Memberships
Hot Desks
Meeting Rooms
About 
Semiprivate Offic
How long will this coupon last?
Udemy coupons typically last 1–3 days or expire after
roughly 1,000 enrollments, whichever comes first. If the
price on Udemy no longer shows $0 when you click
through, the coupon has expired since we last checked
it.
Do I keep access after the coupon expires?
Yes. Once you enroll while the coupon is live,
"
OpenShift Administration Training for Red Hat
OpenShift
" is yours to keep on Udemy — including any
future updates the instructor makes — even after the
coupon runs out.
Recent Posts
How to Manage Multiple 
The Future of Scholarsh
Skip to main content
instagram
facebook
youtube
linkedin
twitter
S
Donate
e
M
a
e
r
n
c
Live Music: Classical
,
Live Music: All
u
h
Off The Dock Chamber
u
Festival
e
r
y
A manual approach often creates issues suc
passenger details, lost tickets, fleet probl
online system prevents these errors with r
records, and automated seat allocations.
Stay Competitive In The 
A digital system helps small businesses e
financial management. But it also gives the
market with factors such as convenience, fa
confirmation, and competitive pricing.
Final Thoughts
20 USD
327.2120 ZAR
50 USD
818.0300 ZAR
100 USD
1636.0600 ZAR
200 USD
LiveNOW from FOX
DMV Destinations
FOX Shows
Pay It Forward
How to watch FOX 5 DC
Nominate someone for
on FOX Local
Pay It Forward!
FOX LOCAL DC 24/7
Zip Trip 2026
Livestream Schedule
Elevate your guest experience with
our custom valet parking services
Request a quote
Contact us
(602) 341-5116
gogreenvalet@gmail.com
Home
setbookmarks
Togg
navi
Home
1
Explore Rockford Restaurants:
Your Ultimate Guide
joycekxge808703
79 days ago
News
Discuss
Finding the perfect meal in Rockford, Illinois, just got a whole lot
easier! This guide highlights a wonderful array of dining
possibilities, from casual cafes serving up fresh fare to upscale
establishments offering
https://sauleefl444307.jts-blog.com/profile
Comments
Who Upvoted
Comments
══════════
## BRIEF
Only the lines from the start of the material through the line containing "Stay Competitive In The" should be repeated, and they should be repeated exactly.

## RESULT OF THIS EXERCISE
Memberships
Hot Desks
Meeting Rooms
About 
Semiprivate Offic
How long will this coupon last?
Udemy coupons typically last 1–3 days or expire after
roughly 1,000 enrollments, whichever comes first. If the
price on Udemy no longer shows $0 when you click
through, the coupon has expired since we last checked
it.
Do I keep access after the coupon expires?
Yes. Once you enroll while the coupon is live,
"
OpenShift Administration Training for Red Hat
OpenShift
" is yours to keep on Udemy — including any
future updates the instructor makes — even after the
coupon runs out.
Recent Posts
How to Manage Multiple 
The Future of Scholarsh
Skip to main content
instagram
facebook
youtube
linkedin
twitter
S
Donate
e
M
a
e
r
n
c
Live Music: Classical
,
Live Music: All
u
h
Off The Dock Chamber
u
Festival
e
r
y
A manual approach often creates issues suc
passenger details, lost tickets, fleet probl
online system prevents these errors with r
records, and automated seat allocations.
Stay Competitive In The 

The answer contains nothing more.